Featured this week is an insightful Vox interview with the self-appointed spokesperson for antifa, who seeks to dispel some of the myths around the group. And from The Atlantic comes a look at how cell phones are leading adolescents to the brink of a mental-health crisis.
“White supremacists are more afraid of us than we are of them.”
(Vox) Since the events in Charlottesville a few weeks ago, Daryle Jenkins has emerged as an unofficial, self-appointed spokesperson for antifa. One of his main goals is to dispel some of the myths around the group, and in this Vox interview, he does that. A 49-year-old African American, Jenkins served as a police officer in the Air Force. When asked if antifa endorses violence, he replies, “It’s not a central component of what we do, and it’s definitely not the only thing we do. It’s not preferred or even the first option.”
For the past 17 years, Jenkins has traveled around the country, pestering white supremacist groups.
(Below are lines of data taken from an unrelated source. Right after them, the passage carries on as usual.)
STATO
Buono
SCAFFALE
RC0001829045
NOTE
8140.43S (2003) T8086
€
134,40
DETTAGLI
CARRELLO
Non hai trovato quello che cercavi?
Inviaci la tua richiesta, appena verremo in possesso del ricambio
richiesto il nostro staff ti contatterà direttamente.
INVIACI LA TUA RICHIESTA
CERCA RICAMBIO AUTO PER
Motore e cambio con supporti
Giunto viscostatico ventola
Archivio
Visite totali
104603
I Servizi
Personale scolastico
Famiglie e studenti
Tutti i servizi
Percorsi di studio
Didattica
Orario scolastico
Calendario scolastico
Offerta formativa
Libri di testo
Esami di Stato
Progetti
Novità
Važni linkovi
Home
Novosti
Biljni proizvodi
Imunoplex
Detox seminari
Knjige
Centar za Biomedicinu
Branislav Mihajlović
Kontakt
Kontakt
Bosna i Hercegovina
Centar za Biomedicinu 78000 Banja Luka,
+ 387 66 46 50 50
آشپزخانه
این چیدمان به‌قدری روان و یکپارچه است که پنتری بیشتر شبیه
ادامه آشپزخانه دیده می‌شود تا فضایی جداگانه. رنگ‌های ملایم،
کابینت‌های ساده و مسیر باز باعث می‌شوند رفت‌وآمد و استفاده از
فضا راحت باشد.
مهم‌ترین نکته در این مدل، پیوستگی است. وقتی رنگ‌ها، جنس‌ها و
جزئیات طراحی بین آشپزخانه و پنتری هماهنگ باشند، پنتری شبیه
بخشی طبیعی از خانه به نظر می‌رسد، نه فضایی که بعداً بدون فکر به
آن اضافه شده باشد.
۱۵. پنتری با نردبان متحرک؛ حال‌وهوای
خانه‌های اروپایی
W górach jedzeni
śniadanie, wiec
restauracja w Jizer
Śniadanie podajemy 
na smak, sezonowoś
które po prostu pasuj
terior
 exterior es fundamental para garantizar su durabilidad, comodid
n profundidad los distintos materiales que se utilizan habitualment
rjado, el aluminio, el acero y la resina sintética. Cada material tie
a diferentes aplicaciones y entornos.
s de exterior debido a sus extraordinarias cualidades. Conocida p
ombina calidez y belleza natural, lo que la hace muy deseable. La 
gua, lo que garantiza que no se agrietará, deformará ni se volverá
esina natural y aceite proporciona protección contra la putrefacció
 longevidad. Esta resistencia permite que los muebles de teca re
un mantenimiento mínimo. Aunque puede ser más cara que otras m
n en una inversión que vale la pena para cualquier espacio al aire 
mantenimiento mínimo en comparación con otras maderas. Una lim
He shows up at their rallies, films them, takes their pictures, and exposes them publicly. “I show who these people are, what they do, and what they believe,” he says.
Jenkins is also known for trying to engage with the other side. “You have to recognize that these people are still human, and a lot of them have all kinds of baggage. I try to reach out when I can….But at the end of the day, these people are trying to hurt others and that comes first. That’s…what we have to stop, no matter what it takes. If I can help turn any of these people around, great. If not, I’ll see them in the streets.”
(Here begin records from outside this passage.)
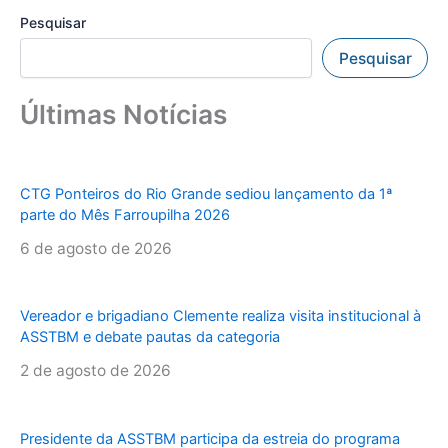
Pesquisar
Pesquisar
Últimas Notícias
CTG Ponteiros do Rio Grande sediou lançamento da 1ª
parte do Mês Farroupilha 2026
6 de agosto de 2026
Vereador e brigadiano Clemente realiza visita institucional à
ASSTBM e debate pautas da categoria
2 de agosto de 2026
Presidente da ASSTBM participa da estreia do programa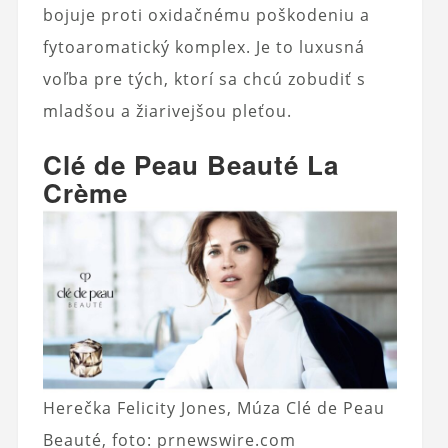
bojuje proti oxidačnému poškodeniu a
fytoaromatický komplex. Je to luxusná
voľba pre tých, ktorí sa chcú zobudiť s
mladšou a žiarivejšou pleťou.
Clé de Peau Beauté La
Crème
Herečka Felicity Jones, Múza Clé de Peau
Beauté, foto: prnewswire.com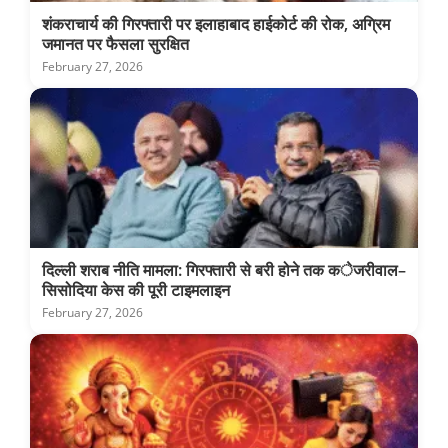
शंकराचार्य की गिरफ्तारी पर इलाहाबाद हाईकोर्ट की रोक, अग्रिम
जमानत पर फैसला सुरक्षित
February 27, 2026
दिल्ली शराब नीति मामला: गिरफ्तारी से बरी होने तक केजरीवाल–
सिसोदिया केस की पूरी टाइमलाइन
February 27, 2026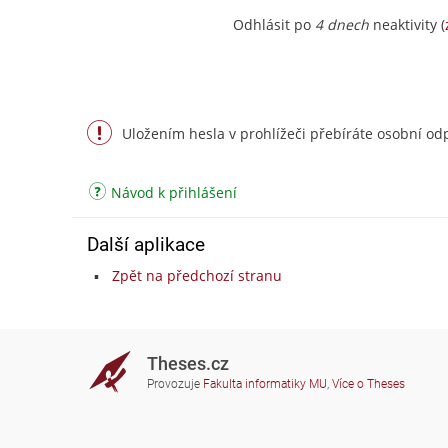
Odhlásit po
4 dnech
neaktivity (
Uložením hesla v prohlížeči přebíráte osobní odp
Návod k přihlášení
Další aplikace
Zpět na předchozí stranu
Theses.cz
Provozuje
Fakulta informatiky MU
,
Více o Theses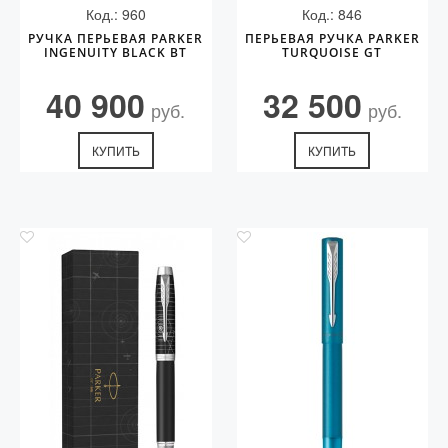
Код.: 960
Код.: 846
РУЧКА ПЕРЬЕВАЯ PARKER
ПЕРЬЕВАЯ РУЧКА PARKER
INGENUITY BLACK BT
TURQUOISE GT
40 900
32 500
руб.
руб.
КУПИТЬ
КУПИТЬ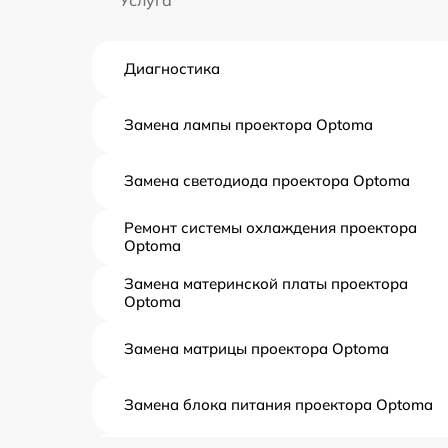
Диагностика
Замена лампы проектора Optoma
Замена светодиода проектора Optoma
Ремонт системы охлаждения проектора
Optoma
Замена материнской платы проектора
Optoma
Замена матрицы проектора Optoma
Замена блока питания проектора Optoma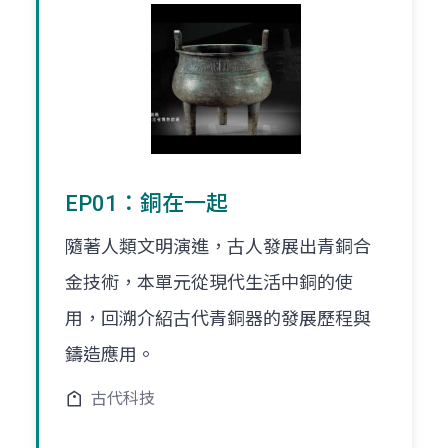
EP01：銅在一起
隨著人類文明演進，古人發展出青銅合
金技術，本單元從現代生活中銅的使
用，回溯介紹古代青銅器的發展歷程與
鑄造應用。
古代科技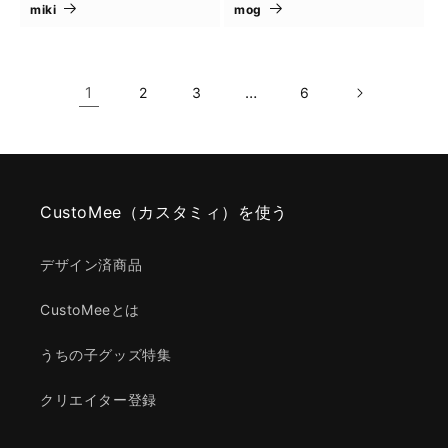
miki
mog
1
…
2
3
6
CustoMee（カスタミィ）を使う
デザイン済商品
CustoMeeとは
うちの子グッズ特集
クリエイター登録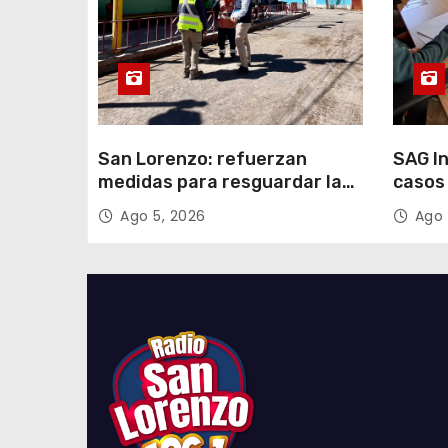
d
a
s
San Lorenzo: refuerzan
SAG I
medidas para resguardar la
casos 
seguridad del suministro
corral
Ago 5, 2026
Ago 
eléctrico durante la
festividad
Jenkins believes cooler heads will prevail. “My response to critics is simple: If you think what antifa is doing is wrong, then you stand up and do what’s right.” He adds, “If you don’t think we have the answer, then you better be putting the solution into motion. You can’t be an armchair quarterback on this. You’ve got to do something.”
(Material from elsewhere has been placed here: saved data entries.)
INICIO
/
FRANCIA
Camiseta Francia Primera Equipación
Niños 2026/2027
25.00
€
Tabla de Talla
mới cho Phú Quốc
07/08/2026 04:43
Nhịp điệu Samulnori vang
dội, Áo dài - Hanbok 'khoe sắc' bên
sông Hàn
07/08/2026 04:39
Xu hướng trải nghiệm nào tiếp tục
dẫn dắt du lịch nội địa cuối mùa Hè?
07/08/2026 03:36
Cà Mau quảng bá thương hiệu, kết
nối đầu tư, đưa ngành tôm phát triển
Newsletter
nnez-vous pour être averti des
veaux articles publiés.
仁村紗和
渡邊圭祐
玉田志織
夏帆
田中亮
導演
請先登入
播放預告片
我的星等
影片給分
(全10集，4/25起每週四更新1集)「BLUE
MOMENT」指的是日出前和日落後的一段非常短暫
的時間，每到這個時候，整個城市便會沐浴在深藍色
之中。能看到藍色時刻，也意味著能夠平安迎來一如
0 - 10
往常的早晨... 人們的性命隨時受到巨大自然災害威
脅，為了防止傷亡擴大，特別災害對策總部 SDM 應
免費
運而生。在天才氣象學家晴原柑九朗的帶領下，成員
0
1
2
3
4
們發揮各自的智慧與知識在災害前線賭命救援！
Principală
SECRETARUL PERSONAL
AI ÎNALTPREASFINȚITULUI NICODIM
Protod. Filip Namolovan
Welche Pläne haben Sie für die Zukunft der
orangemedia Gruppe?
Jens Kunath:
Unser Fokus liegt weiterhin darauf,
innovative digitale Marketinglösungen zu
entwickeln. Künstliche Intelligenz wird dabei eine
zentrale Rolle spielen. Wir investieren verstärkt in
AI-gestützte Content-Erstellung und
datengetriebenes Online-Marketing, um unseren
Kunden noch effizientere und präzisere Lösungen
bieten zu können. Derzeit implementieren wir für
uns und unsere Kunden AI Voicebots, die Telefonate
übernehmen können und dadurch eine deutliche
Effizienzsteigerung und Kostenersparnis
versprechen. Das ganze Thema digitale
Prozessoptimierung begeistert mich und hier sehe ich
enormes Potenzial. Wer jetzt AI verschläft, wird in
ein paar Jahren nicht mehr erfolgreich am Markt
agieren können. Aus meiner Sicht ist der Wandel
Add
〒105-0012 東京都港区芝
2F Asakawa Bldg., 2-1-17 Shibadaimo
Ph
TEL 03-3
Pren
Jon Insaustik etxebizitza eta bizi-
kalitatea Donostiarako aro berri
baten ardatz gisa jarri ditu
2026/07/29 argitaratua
Have smartphones destroyed a generation?
(The Atlantic) More comfortable online than out partying, post-Millennials—also called iGen—are physically safer than adolescents have ever been. But, according to author and psychologist Jean Twenge, they’re on the brink of a mental-health crisis. And much of this deterioration can be traced to the teens’ phones.
Citing an annual survey of adolescents that started in 1975, Twenge says that, without exception, cellphone and tablet activities are linked to less happiness. Teens who spend three hours a day or more on electronic devices are 35 percent more likely to have a risk factor for suicide. In fact, since 2007, the homicide rate among teens has declined, but the suicide rate has increased.
Twenge explains the connection between smartphones and the apparent psychological distress this generation is experiencing. While teen use of phones helps kids build bonds, social media also exacerbate the age-old teen concern about being left out. And the number of teens who feel left out has reached all-time highs.
Twenge concludes that the strong correlations between depression and smartphone use suggest that more parents should be telling their kids to put down their phone. The good news is that some teens have started telling themselves to do the same.